In between everything else that has happened during or just before Spring break, we have actually being doing snippets of school work.

In no particular order, Mr.D. has enjoyed learning some Spanish words, taking photos with his own digital (and very simple) camera, making pirate ships in the living room (doing that right now, in fact), and helping clean the house.  He has also made up a pictorial recipe for us to follow:  waffles and scrambled eggs; just wait until I have a chance to scan it – what a hoot – and is actually legible.

Mr.D. has invented numerous things – so using actual bits and bobs, some just from his head.  He has taken to making drawings of lots of things, including mythical insects and beasties.  He is really digging all sorts of communication right now – not just talking!

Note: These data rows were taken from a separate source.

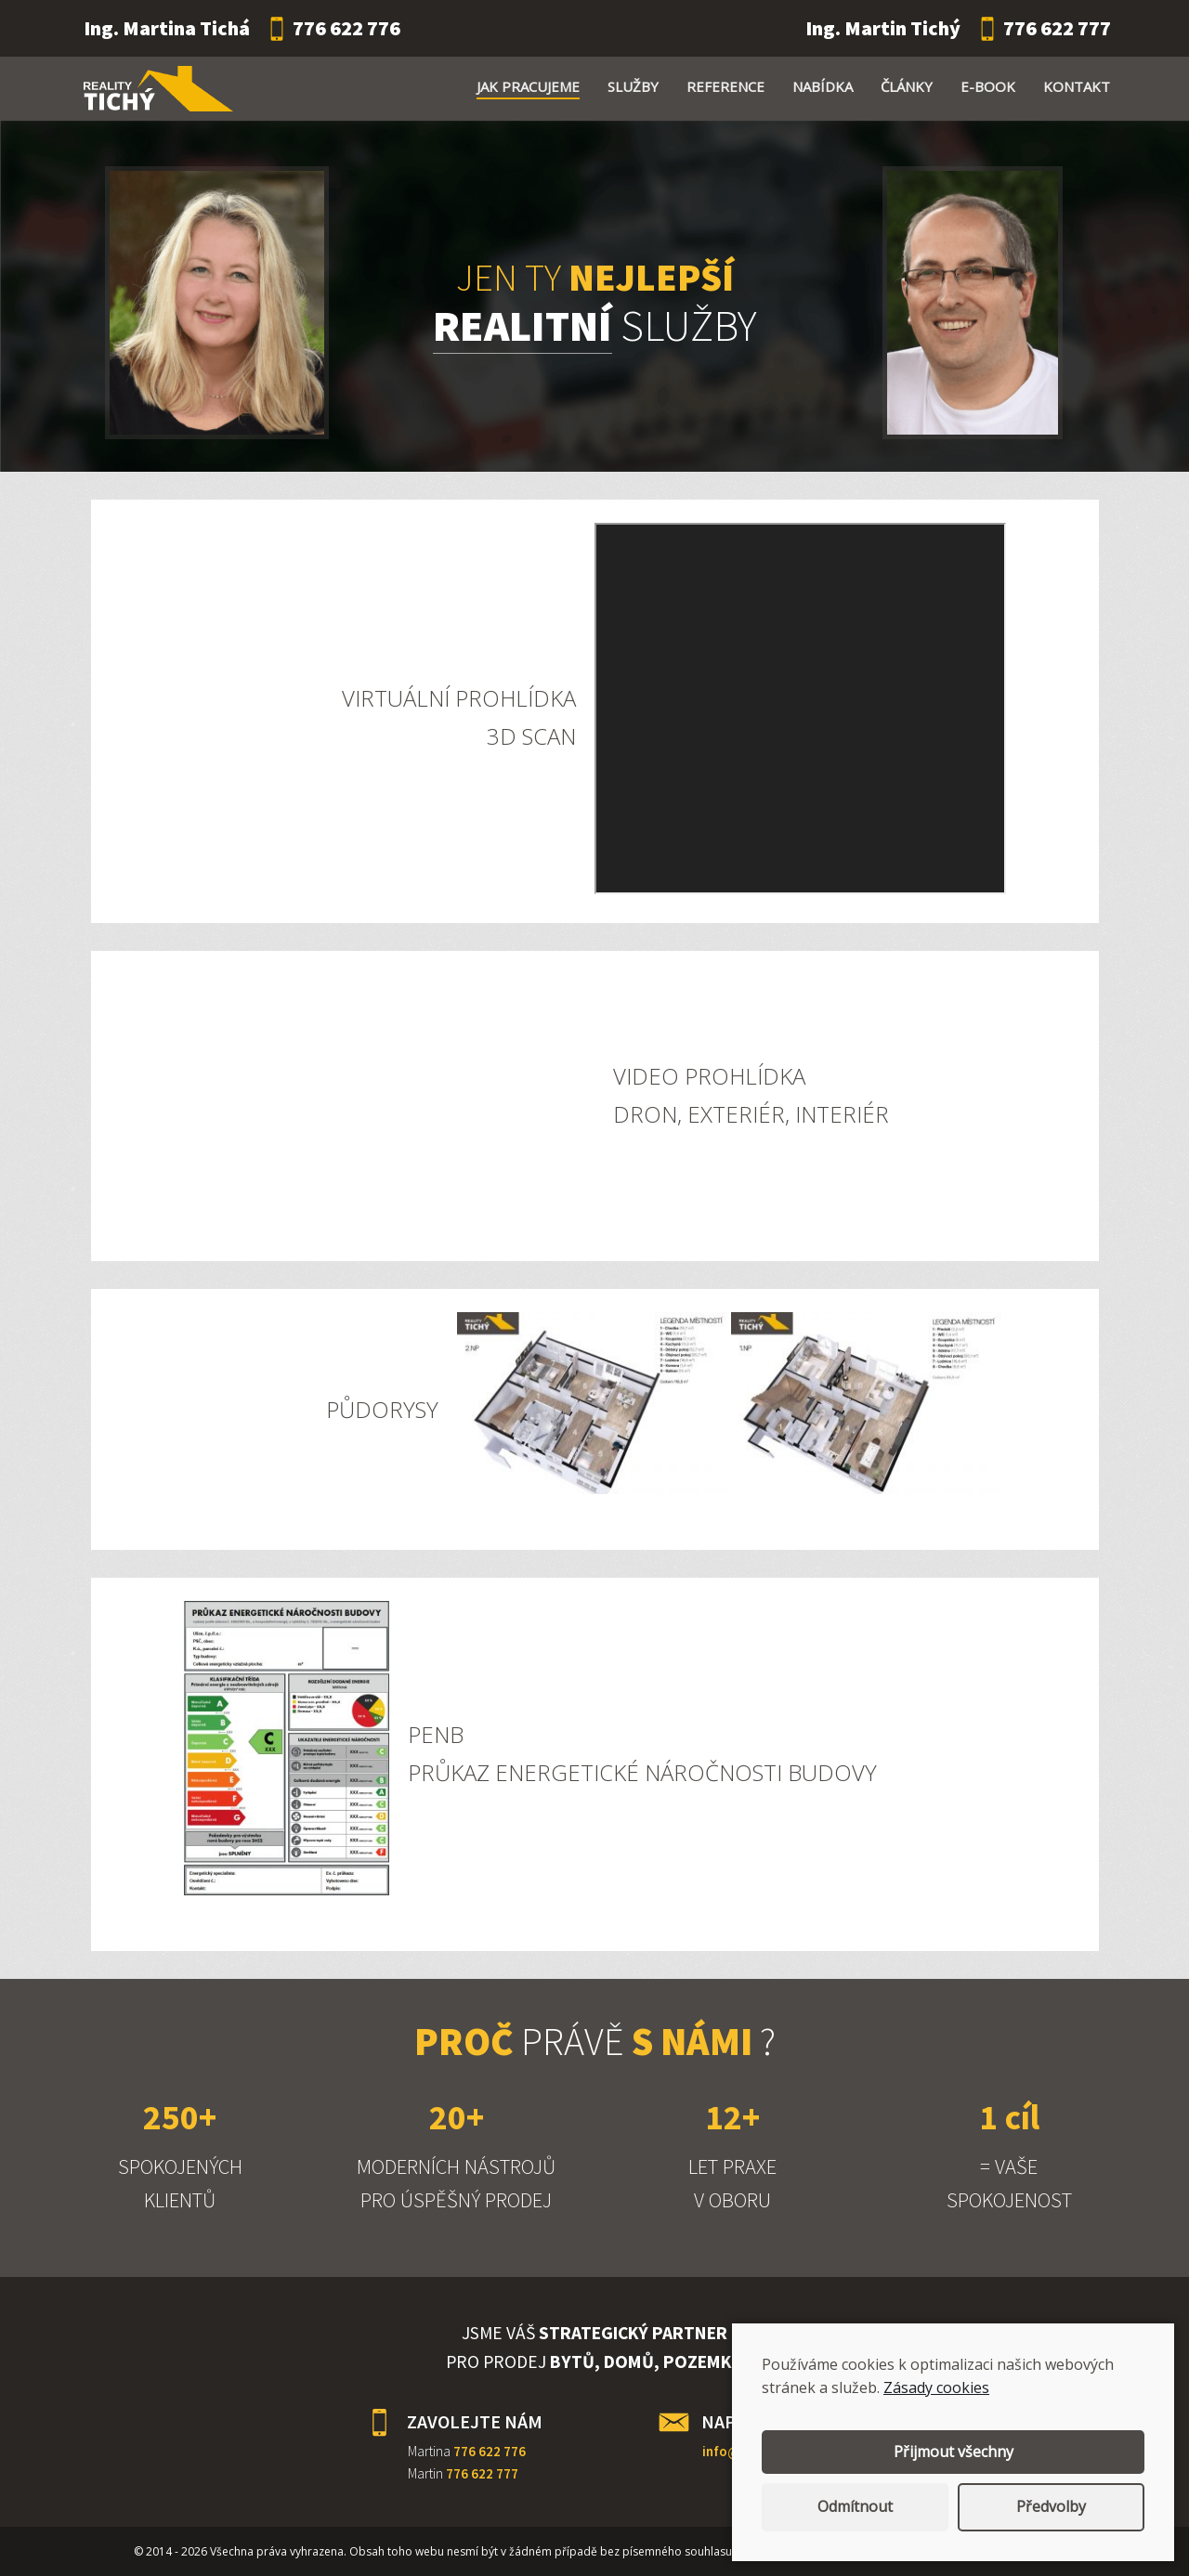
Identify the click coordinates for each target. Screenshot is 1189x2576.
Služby (633, 86)
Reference (725, 86)
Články (907, 86)
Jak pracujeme (528, 86)
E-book (987, 86)
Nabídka (822, 86)
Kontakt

We’ve continued on with Explode the Code but really his reading practice comes from whatever is on the dining room table; there is no word our son doesn’t want to spell at present.

Even though we haven’t  completely finished off our exploration of Egypt and Mummies, we have moved on slightly and started our tour of Greek mythology and the 12 Olympians (mainly).  Brilliant book, “The comic strip Greatest Greek Myths” by Kindberg and Turner, lots of gore and mayhem, lots of “ouch” and “oops”.  Very funny and a good introduction to the Gods (actually we have read a lot of the myths before but this time is for reinforcement and is concentrating on the Gods themselves rather than just the myths.  Can’t wait to make Mt. Olympus.

Maths wasn’t forgotten, either, with Mr.D. working on numerous small workbooks from printable units:  again, just addition and subtraction for the most part but it is good reinforcement of the numbers and he has enjoyed doing them.

All this and some brilliant colouring pages – hand control is so much better these days.

Plus, today was his first ‘rehearsal’ for a play.  A lovely home-schooled 12 year old has aspirations of drama directing and this is the second play she is staging with home-schooled children.  This is “The Wizard of Oz” as adapted for a school so there are 6 Dorothys!  Mr.D. will be playing “Rascal”, one of the three flying monkeys (talk about good casting) and has four lines to remember!  He is both shy and excited at the same time about this acting stuff.

Phew.  Considering the meltdowns, dramas, and fusses, this seems like a lot of school work but it hasn’t been (and I am sure I have forgotten things – like hiking the wilderness with Daddy, exploring where they are building their shelters for WildSpirit and where they have started fires in the past (legit ones), building mega-cities with Thomas the Tank Engine and friends, etc. etc.).

Maybe it takes knowing it is nearly over to be able to “see the grass for the trees”?